I didn’t get to finish this year at school as my brother, Andrew, was called on a mission and my sister, Fawn, was having an operation and I had to be home.
The year of 1914 my Father and Mother sold their home at Fielding and on the river and we moved to Stone, Idaho in the Curlew Valley. It was a hard move and a very different life. It was a 3 room bug infested house which some southern people had lived in. There wasn’t much for me to do other than keeping house and fighting bedbugs.
We started to go to Church on Sunday in a one room schoolhouse. It was just a branch of the Stone Ward. The people who lived around there, that went to church, were us, the Wheeler family, the Bagget family, and three Clayton families. The Claytons were musical and sometimes they would furnish us with a dance. At those times young people would come from surrounding places. That first winter the Claytons decided, for entertainment, to form a theater group. They used Pearl and Rose Bagget and myself as the ladies as there were more males in the Claytons.

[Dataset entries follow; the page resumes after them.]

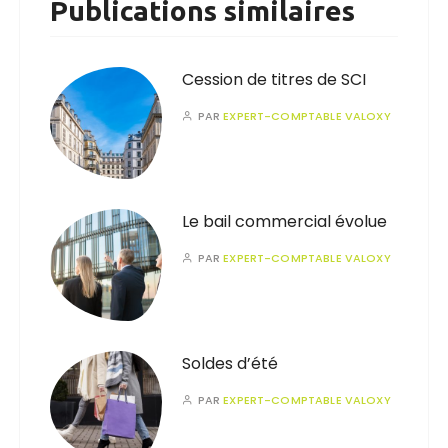
Publications similaires
Cession de titres de SCI
PAR
EXPERT-COMPTABLE VALOXY
Le bail commercial évolue
PAR
EXPERT-COMPTABLE VALOXY
Soldes d’été
PAR
EXPERT-COMPTABLE VALOXY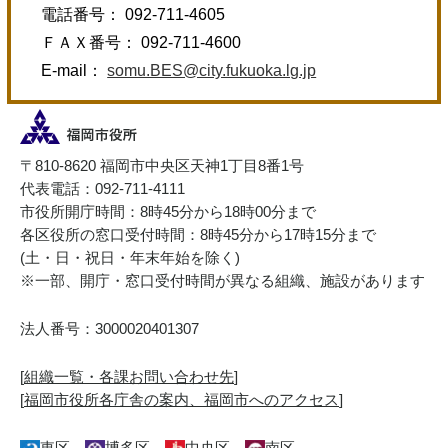
電話番号： 092-711-4605
ＦＡＸ番号： 092-711-4600
E-mail：
somu.BES@city.fukuoka.lg.jp
〒810-8620 福岡市中央区天神1丁目8番1号
代表電話：092-711-4111
市役所開庁時間：8時45分から18時00分まで
各区役所の窓口受付時間：8時45分から17時15分まで
(土・日・祝日・年末年始を除く)
※一部、開庁・窓口受付時間が異なる組織、施設があります
法人番号：3000020401307
[
組織一覧・各課お問い合わせ先
]
[
福岡市役所各庁舎の案内、福岡市へのアクセス
]
東区
博多区
中央区
南区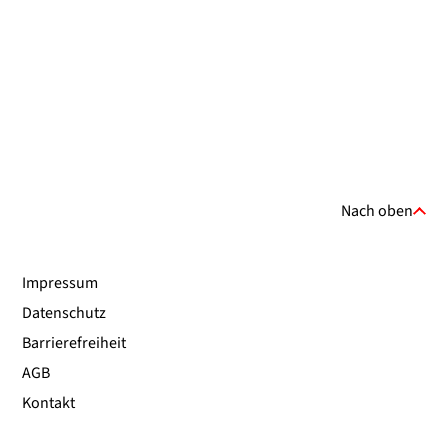
Nach oben
Impressum
Datenschutz
Barrierefreiheit
AGB
Kontakt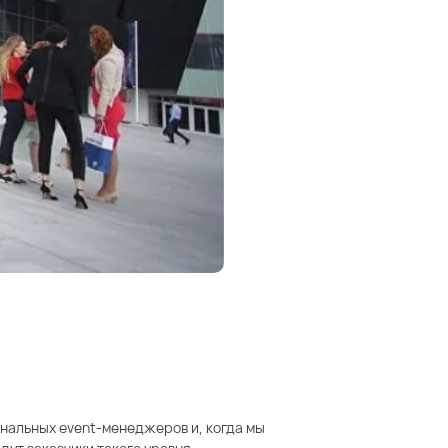
ональных event-менеджеров и, когда мы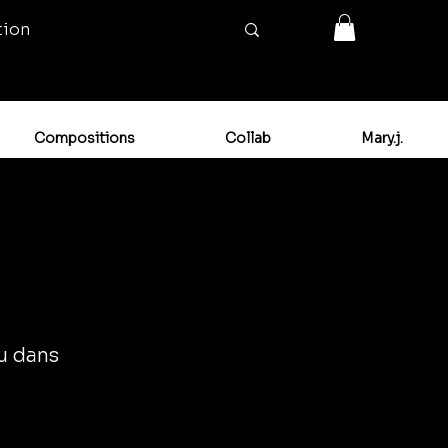
tion
Compositions
Collab
Mary.j.
ou dans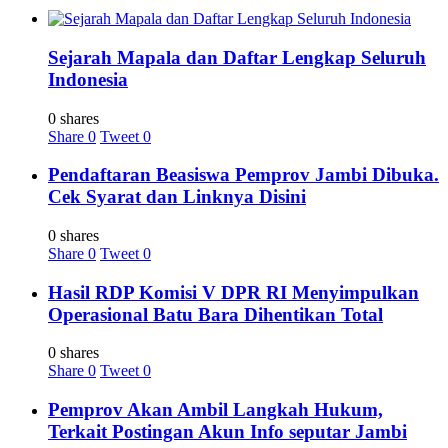
Sejarah Mapala dan Daftar Lengkap Seluruh
Indonesia
0 shares
Share
0
Tweet
0
Pendaftaran Beasiswa Pemprov Jambi Dibuka.
Cek Syarat dan Linknya Disini
0 shares
Share
0
Tweet
0
Hasil RDP Komisi V DPR RI Menyimpulkan
Operasional Batu Bara Dihentikan Total
0 shares
Share
0
Tweet
0
Pemprov Akan Ambil Langkah Hukum,
Terkait Postingan Akun Info seputar Jambi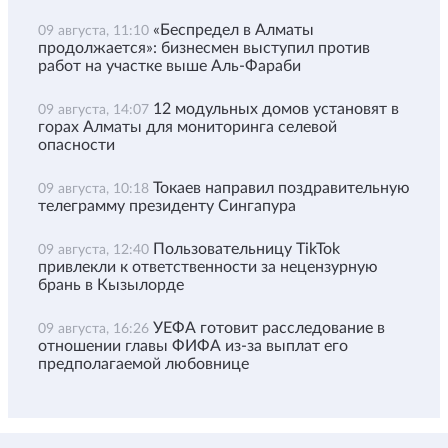
«Беспредел в Алматы
09 августа, 11:10
продолжается»: бизнесмен выступил против
работ на участке выше Аль-Фараби
12 модульных домов установят в
09 августа, 14:07
горах Алматы для мониторинга селевой
опасности
Токаев направил поздравительную
09 августа, 10:18
телеграмму президенту Сингапура
Пользовательницу TikTok
09 августа, 12:40
привлекли к ответственности за нецензурную
брань в Кызылорде
УЕФА готовит расследование в
09 августа, 16:26
отношении главы ФИФА из-за выплат его
предполагаемой любовнице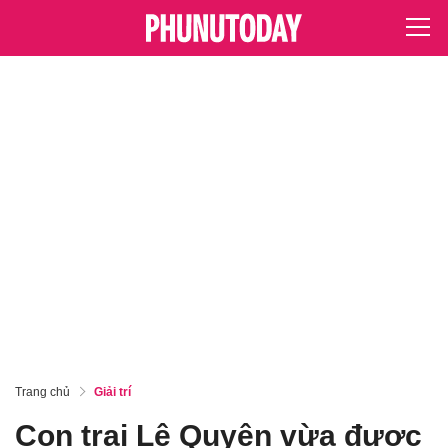
Trang chủ
Giải trí
Con trai Lệ Quyên vừa được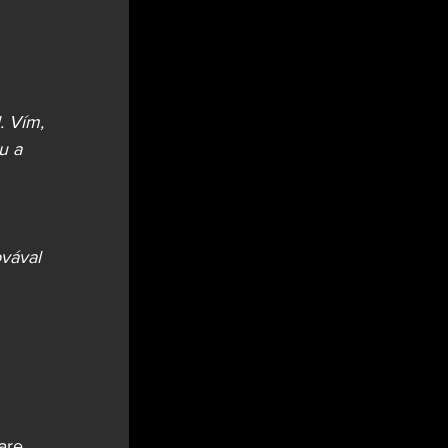
. Vím, 
u a 
vával 
are 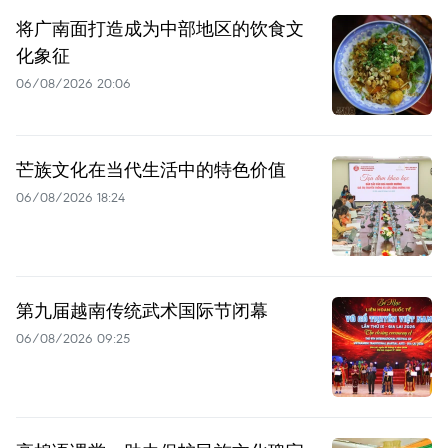
将广南面打造成为中部地区的饮食文
化象征
06/08/2026 20:06
芒族文化在当代生活中的特色价值
06/08/2026 18:24
第九届越南传统武术国际节闭幕
06/08/2026 09:25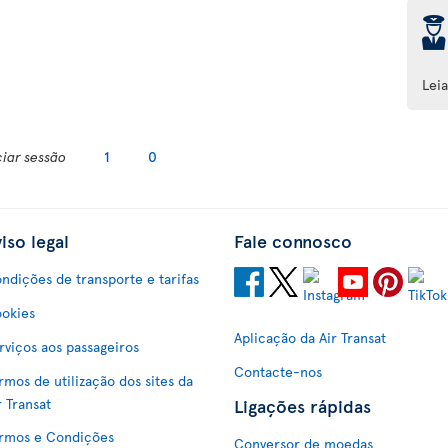
þ
Lei
ciar sessão
1
0
iso legal
Fale connosco
ndições de transporte e tarifas
okies
Aplicação da Air Transat
rviços aos passageiros
Contacte-nos
rmos de utilização dos sites da
Ligações rápidas
r Transat
rmos e Condições
Conversor de moedas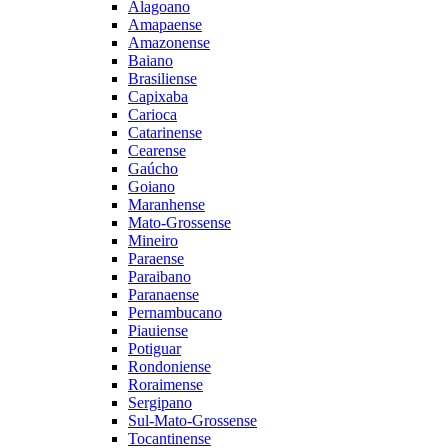
Alagoano
Amapaense
Amazonense
Baiano
Brasiliense
Capixaba
Carioca
Catarinense
Cearense
Gaúcho
Goiano
Maranhense
Mato-Grossense
Mineiro
Paraense
Paraibano
Paranaense
Pernambucano
Piauiense
Potiguar
Rondoniense
Roraimense
Sergipano
Sul-Mato-Grossense
Tocantinense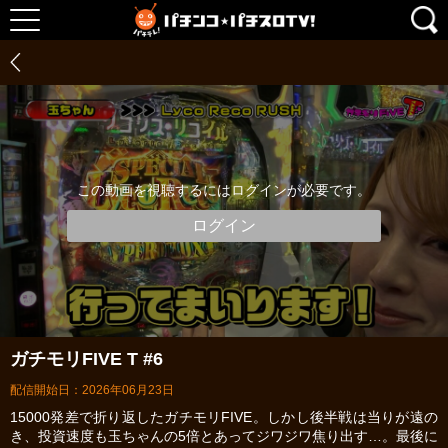
この動画を視聴するにはログインが必要です。
ログイン
ガチモリFIVE T #6
配信開始日：2026年06月23日
15000発差で折り返したガチモリFIVE。しかし後半戦は当りが遠の
き、投資速度も玉ちゃんの5倍とあってジワジワ焦り出す…。最後に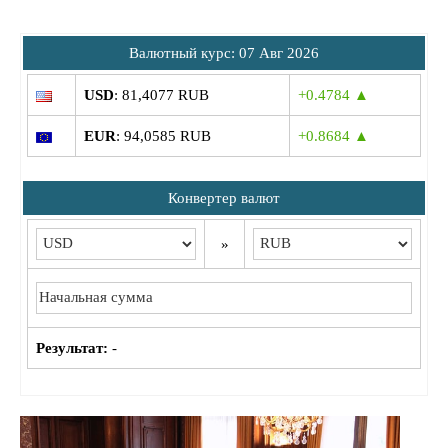
Bалютный курс: 07 Авг 2026
USD
: 81,4077 RUB
+0.4784 ▲
EUR
: 94,0585 RUB
+0.8684 ▲
Конвертер валют
»
Результат:
-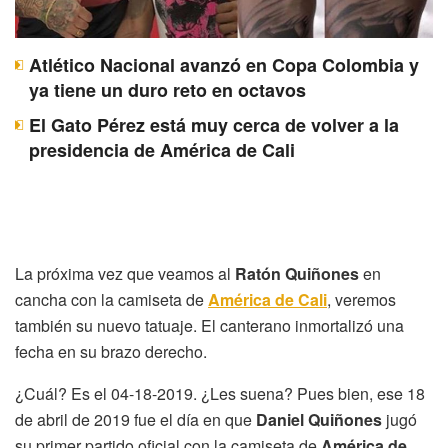
Atlético Nacional avanzó en Copa Colombia y
ya tiene un duro reto en octavos
El Gato Pérez está muy cerca de volver a la
presidencia de América de Cali
La próxima vez que veamos al
Ratón Quiñones
en
cancha con la camiseta de
América de Cali
, veremos
también su nuevo tatuaje. El canterano inmortalizó una
fecha en su brazo derecho.
¿Cuál? Es el 04-18-2019. ¿Les suena? Pues bien, ese 18
de abril de 2019 fue el día en que
Daniel Quiñones
jugó
su primer partido oficial con la camiseta de
América de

Anyway my part was written in a note book and given to me. The elder Claytons directed and took and brought us girls to and from Stone to practice. Their wives helped also. We put on two different plays and were each very successful. We were told that the proceeds went to the missionary fund.
The next summer Rose and Pearl Bagget, who were sisters, became my great friends. We went to our church and dances with the Clayton boys. But the next fall there was another who came into my life. A handsome strong young man came into the valley from Black Pine, looking for work in the hay field. Father needed help, so it was arranged that he should help in the hay field along with my brothers and father. The hay field was several miles from where we lived, and it was Mother’s and my job to get dinner to the men. We prepared dinner, packed it to carry, and then harnessed the horses. I remember one horse was a stallion. We then hitched them to the buggy, and we were off. Now at the hay field they were looking for us to arrive and as we came near my brother said to this young man, Lawrence. “This is my sister; she is 19 years old but don’t tell her I told you. I was very impressed with this young man Lawrence Cardon who was to become my husband.
In latter years he would tease me and say I was so attentive to him during the meal that I would say won’t you have this or won’t you have that. So that is how the romance began. From then on I had regular visits from him. It was a long way on horse back from Black Pine to the Curlew side but he did it.
That winter he went to Ogden to work and that was the winter of the flu which took the lives of so many people.
Grandma Cardon didn’t lose any of her family but they were really sick, including Lawrence.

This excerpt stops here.